C´est vers 21 heures 30 - 22 heures 30 que partait de Vadheim le bateau pour Bergen. Il parcourait encore le Sognefjord comme alors les bateaux de lait et le bateau-bibliothèque "Epos" , qui lui, est toujours en activité. J´ignore totalement le nombre de passagers que ce bateau régulier pouvait prendre par nuit. La literie était impécable, mais les cabines étaient exiguës et le coin des sanitaires d´un autre âge. L´ odeur qui y régnait, par ailleurs, était indescriptible : un mélange âcre d´huile, de mazout, de sel marin et de bière qui vous prenait à la gorge dès que vous poussiez la porte. Elle vous donnait aussitôt l´envie de sortir. Mais l´odeur de la salle commune où l´on pouvait se faire servir quelques boissons chaudes et froides, et diverses viandes hachées surmontées d´oignons frits graisseux ( = karbonade ) ou d´un oeuf-à-cheval, n´était guère mieux, car il  s´y mêlait une odeur de saucisses, de cigarettes, de tabac gris et de cendres froides. Vous pouviez aussi vous faire servir, comme partout ailleurs, des longues saucisses genre "Strasbourg" dans une "galette de pommes de terre" ( = lompe ) ou un petit pain spécialement concu pour ce type de saucisses ( = pølsebrød ).
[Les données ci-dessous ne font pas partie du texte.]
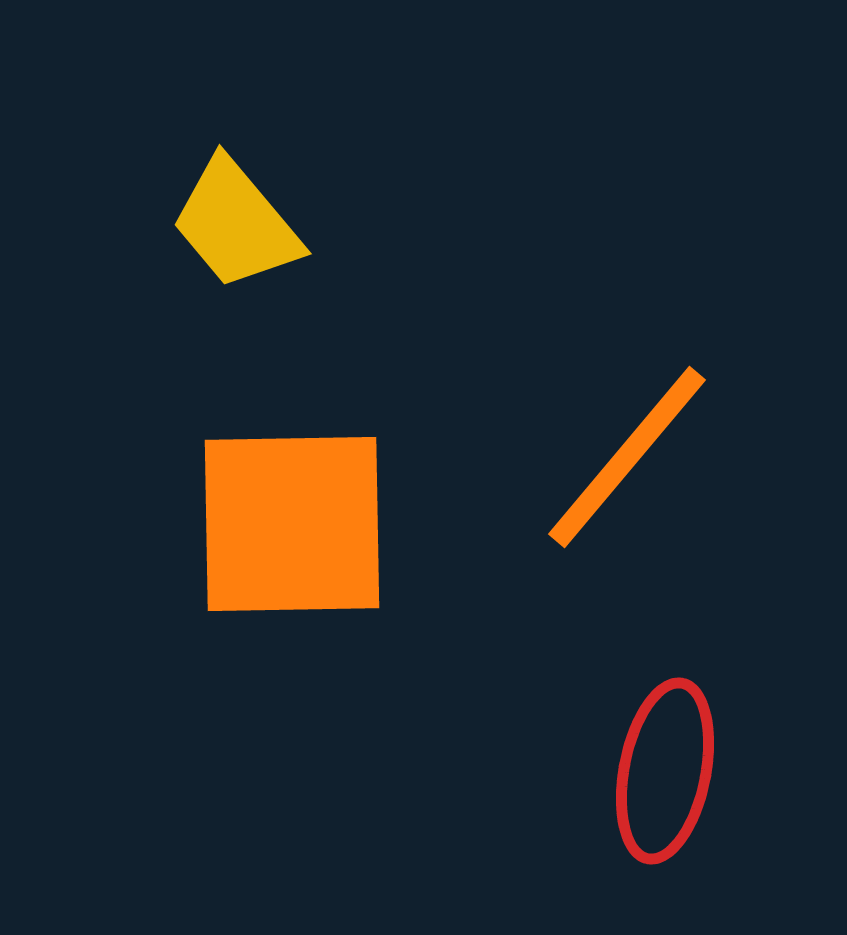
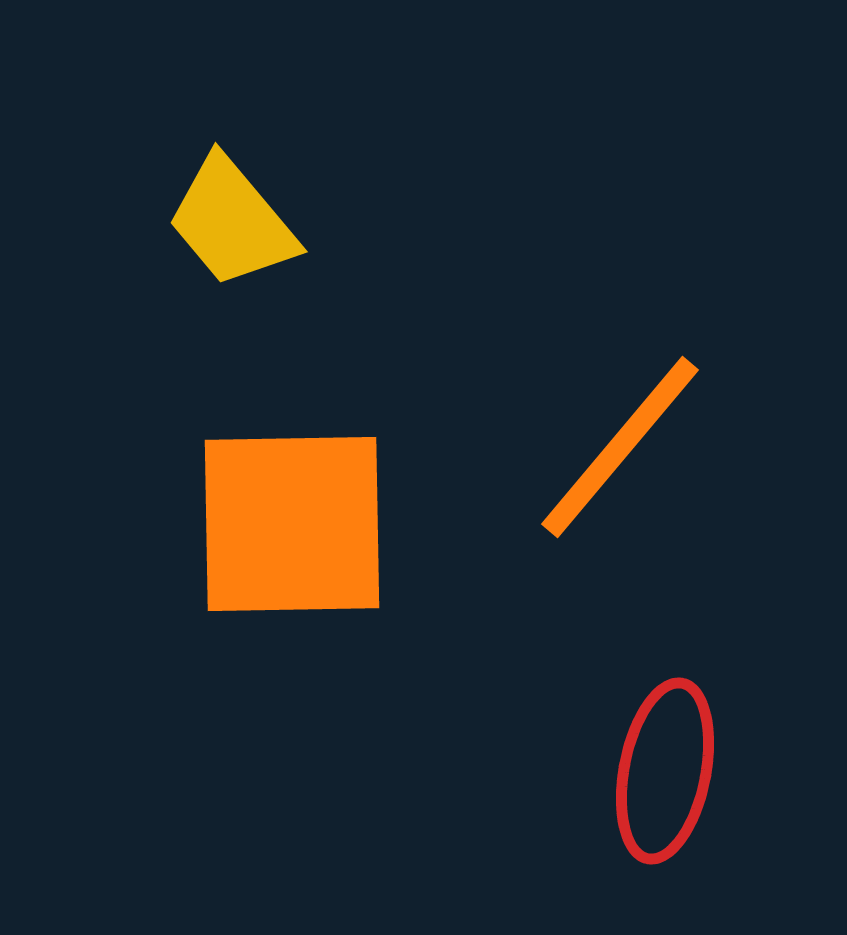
yellow trapezoid: moved 4 px left, 2 px up
orange line: moved 7 px left, 10 px up
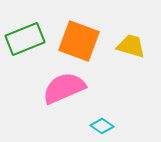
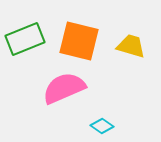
orange square: rotated 6 degrees counterclockwise
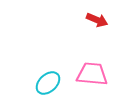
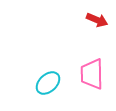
pink trapezoid: rotated 96 degrees counterclockwise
Votre faim n´était que médiocrement apaisée ; et vous aviez pour la nuit des renvois incessants. Il fallait pourtant bien regagner votre cabine. L´odeur de tabac gris et de cendre de cigarettes froides roulées, au moins, ne se faisait pas sentir : il était en effet interdit de fumer dans les cabines.

Tant que le trajet se faisait entre les rives étroites du fjord, le bateau était stable. En revanche, dès que vous gagniez la haute mer entre des îles habitées ou battues par les vents et les flots, les vagues faisaient tanguer le bateau. S´endormir prenait un temps infini, et jamais je n´ai pu dormir correctement lors des trois ou quatre voyages que j´ai effectués entre Vadheim et Bergen.

Le bateau accostait vers 6 heures 30 du matin. J´entrais alors dans un café qui venait juste d´ouvrir et attendais l´heure de mon premier cours de francais, qui commencait, soit à 8 heurs 15, soit à 9 heurs 15. A part les heures d´attente que j´ai dû effectuer 30 ans plus tard pour renouveler mon passaport comme étranger,  jamais de ma vie je n´ai éprouvé autant que ces matins-là la véracité de l´expression "avoir deux ou trois heures à perdre ...". Lire m´était difficile, je n´avais pas vraiment de copies à corriger, et le temps ne s´écoulait pas. C´est pourtant pendant ces quelques heures que j´ai lu avec plaisir quelques pages de Rabelais dans sa langue bien à lui. C´est même sur lui que j´ai un certain temps envisagé d´écrire mon mémoire de maîtrise.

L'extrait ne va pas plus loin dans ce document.